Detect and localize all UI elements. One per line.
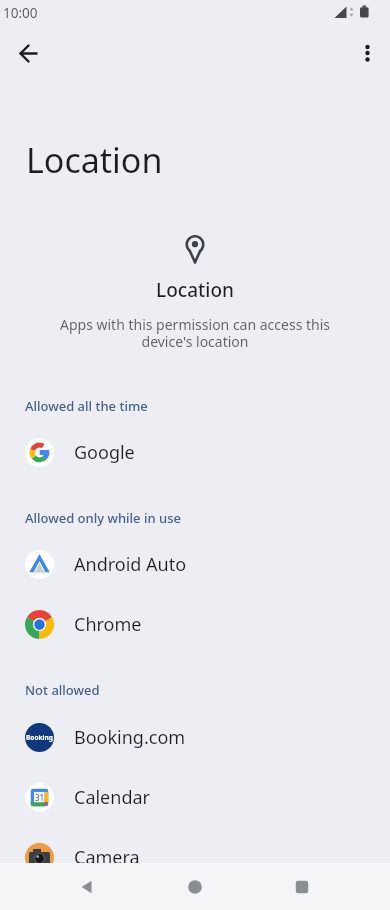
- button[interactable]: 31: [0, 767, 390, 827]
- staticText: Chrome: [74, 612, 142, 637]
- staticText: Camera: [74, 845, 140, 870]
- staticText: Location: [26, 137, 163, 183]
- button[interactable]: Google: [0, 422, 390, 482]
- staticText: Not allowed: [25, 681, 100, 699]
- staticText: Allowed all the time: [25, 397, 148, 415]
- staticText: Location: [0, 277, 390, 303]
- button[interactable]: [63, 863, 111, 910]
- button[interactable]: [171, 863, 219, 910]
- button[interactable]: [5, 29, 53, 77]
- button[interactable]: Camera: [0, 827, 390, 887]
- staticText: Apps with this permission can access thi…: [0, 315, 390, 351]
- staticText: Calendar: [74, 785, 150, 810]
- button[interactable]: [278, 863, 326, 910]
- button[interactable]: Booking: [0, 707, 390, 767]
- staticText: Google: [74, 440, 135, 465]
- staticText: Booking: [26, 733, 53, 742]
- staticText: Android Auto: [74, 552, 187, 577]
- staticText: 10:00: [3, 4, 38, 22]
- button[interactable]: [343, 29, 390, 77]
- staticText: Booking.com: [74, 725, 186, 750]
- staticText: Allowed only while in use: [25, 509, 181, 527]
- staticText: 31: [35, 792, 45, 803]
- button[interactable]: Chrome: [0, 594, 390, 654]
- button[interactable]: Android Auto: [0, 534, 390, 594]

☆ ☆ ☆ ☆

Instructions for the task ::
Without the pictures, retype the whole of the material above exactly.

Solved exercise ::
Detect and localize all UI elements. One per line.
- button[interactable]: 31: [0, 767, 390, 827]
- staticText: Chrome: [74, 612, 142, 637]
- staticText: Camera: [74, 845, 140, 870]
- staticText: Location: [26, 137, 163, 183]
- button[interactable]: Google: [0, 422, 390, 482]
- staticText: Not allowed: [25, 681, 100, 699]
- staticText: Allowed all the time: [25, 397, 148, 415]
- staticText: Location: [0, 277, 390, 303]
- button[interactable]: [63, 863, 111, 910]
- button[interactable]: [171, 863, 219, 910]
- button[interactable]: [5, 29, 53, 77]
- button[interactable]: Camera: [0, 827, 390, 887]
- staticText: Apps with this permission can access thi…: [0, 315, 390, 351]
- staticText: Calendar: [74, 785, 150, 810]
- button[interactable]: [278, 863, 326, 910]
- button[interactable]: Booking: [0, 707, 390, 767]
- staticText: Google: [74, 440, 135, 465]
- staticText: Booking: [26, 733, 53, 742]
- staticText: Android Auto: [74, 552, 187, 577]
- staticText: 10:00: [3, 4, 38, 22]
- button[interactable]: [343, 29, 390, 77]
- staticText: Booking.com: [74, 725, 186, 750]
- staticText: Allowed only while in use: [25, 509, 181, 527]
- staticText: 31: [35, 792, 45, 803]
- button[interactable]: Chrome: [0, 594, 390, 654]
- button[interactable]: Android Auto: [0, 534, 390, 594]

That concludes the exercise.